Top of DATA FOR ANALYSIS

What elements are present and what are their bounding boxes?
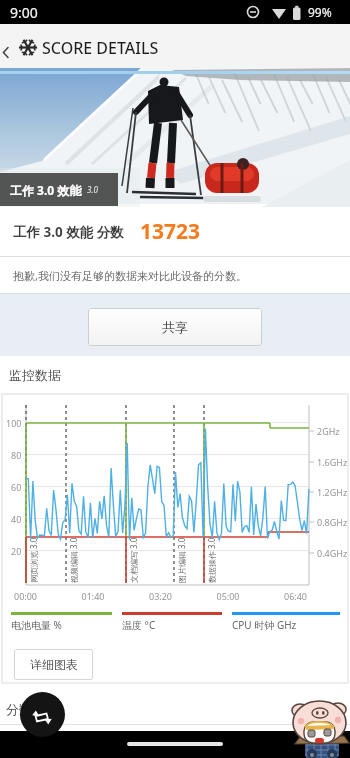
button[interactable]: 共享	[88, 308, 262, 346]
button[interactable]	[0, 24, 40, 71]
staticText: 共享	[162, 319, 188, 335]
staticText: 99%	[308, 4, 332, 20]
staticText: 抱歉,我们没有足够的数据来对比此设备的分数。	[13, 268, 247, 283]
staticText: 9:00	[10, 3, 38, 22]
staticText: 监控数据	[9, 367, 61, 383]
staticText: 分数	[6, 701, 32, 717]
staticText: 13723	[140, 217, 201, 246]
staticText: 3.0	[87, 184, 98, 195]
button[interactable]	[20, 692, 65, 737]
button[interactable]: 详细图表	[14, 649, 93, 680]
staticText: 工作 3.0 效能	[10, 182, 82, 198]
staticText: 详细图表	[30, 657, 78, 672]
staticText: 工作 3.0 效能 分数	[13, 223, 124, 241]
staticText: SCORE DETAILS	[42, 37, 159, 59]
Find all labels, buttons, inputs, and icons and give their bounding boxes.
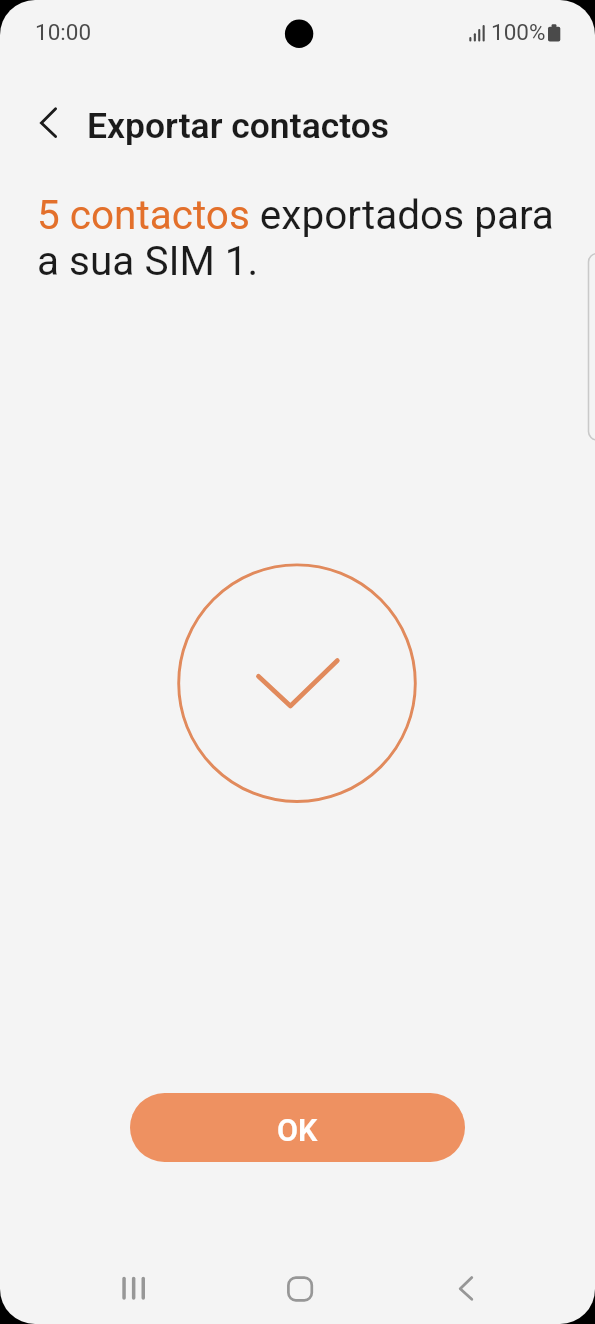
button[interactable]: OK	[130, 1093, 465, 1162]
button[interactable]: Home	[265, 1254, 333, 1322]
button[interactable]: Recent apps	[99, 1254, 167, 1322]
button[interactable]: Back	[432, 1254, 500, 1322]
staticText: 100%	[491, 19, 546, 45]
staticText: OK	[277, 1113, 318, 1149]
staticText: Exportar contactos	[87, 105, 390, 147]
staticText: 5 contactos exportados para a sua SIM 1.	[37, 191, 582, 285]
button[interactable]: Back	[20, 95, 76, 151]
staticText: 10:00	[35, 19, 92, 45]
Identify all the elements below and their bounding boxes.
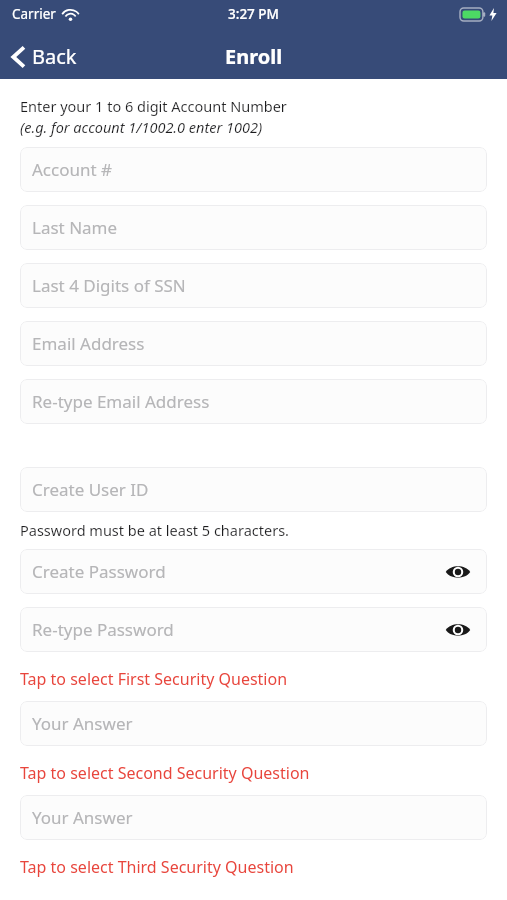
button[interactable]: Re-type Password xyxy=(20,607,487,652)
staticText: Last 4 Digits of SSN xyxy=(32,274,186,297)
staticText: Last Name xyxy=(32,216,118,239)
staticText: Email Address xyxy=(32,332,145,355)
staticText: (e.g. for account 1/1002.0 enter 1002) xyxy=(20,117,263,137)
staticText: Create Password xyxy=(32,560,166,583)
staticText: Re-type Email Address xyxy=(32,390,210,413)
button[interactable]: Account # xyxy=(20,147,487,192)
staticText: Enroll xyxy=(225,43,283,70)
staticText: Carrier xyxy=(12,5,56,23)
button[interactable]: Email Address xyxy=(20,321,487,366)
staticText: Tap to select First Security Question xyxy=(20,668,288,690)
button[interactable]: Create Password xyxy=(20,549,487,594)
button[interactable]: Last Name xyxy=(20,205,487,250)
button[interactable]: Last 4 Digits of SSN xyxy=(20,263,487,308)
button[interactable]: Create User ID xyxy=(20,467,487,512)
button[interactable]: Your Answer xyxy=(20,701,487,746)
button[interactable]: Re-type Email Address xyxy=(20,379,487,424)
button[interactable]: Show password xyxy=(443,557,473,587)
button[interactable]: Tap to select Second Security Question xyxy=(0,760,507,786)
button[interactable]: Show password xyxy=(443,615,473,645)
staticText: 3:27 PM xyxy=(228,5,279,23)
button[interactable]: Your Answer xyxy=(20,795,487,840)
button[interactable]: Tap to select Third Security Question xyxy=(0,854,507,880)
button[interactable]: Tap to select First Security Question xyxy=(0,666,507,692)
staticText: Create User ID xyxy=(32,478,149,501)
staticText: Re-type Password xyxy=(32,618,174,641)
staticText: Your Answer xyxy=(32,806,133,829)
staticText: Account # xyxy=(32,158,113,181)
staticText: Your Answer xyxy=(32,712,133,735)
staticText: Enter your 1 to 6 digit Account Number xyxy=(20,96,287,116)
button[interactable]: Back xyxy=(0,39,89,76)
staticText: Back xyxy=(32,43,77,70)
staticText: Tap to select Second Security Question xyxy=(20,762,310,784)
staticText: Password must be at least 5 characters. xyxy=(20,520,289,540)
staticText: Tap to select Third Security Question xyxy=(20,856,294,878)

Bottom of DATA FOR ANALYSIS
Top of DATA FOR ANALYSIS

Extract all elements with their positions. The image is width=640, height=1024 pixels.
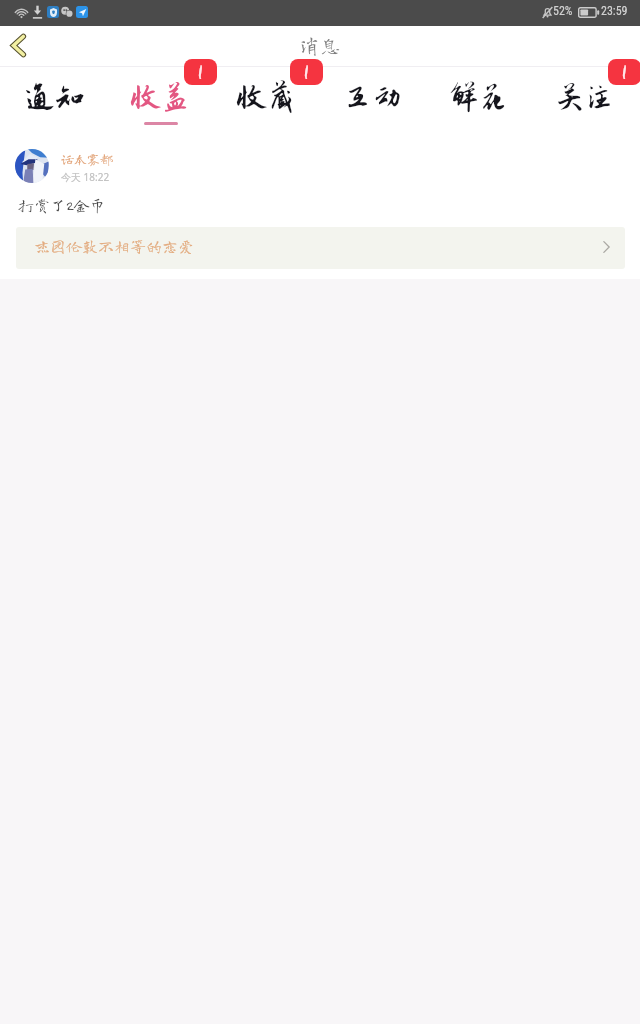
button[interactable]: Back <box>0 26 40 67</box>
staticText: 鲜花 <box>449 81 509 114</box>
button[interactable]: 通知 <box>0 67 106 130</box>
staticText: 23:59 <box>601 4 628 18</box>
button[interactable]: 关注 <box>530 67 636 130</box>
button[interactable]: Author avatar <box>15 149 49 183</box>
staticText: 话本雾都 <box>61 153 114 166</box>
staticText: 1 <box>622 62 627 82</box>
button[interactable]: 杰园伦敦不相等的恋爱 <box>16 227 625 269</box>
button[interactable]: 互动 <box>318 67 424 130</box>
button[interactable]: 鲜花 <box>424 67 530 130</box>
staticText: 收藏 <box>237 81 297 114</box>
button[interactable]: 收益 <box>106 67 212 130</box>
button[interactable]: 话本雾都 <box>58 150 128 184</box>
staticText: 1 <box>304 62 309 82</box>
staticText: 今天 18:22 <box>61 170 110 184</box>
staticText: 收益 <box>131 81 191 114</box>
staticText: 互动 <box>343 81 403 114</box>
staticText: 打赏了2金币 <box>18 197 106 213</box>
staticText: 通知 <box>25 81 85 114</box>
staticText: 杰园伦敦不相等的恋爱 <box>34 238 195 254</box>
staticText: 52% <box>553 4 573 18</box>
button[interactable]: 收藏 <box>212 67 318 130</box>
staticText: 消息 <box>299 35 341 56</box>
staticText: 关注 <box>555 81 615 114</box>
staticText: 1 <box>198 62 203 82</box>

Bottom of DATA FOR ANALYSIS

* _WHAT YOU NEED TO DO_
If a line in the records holds the word "boxes", count it, then give only the total.

* _SOLVED EXERCISE_
3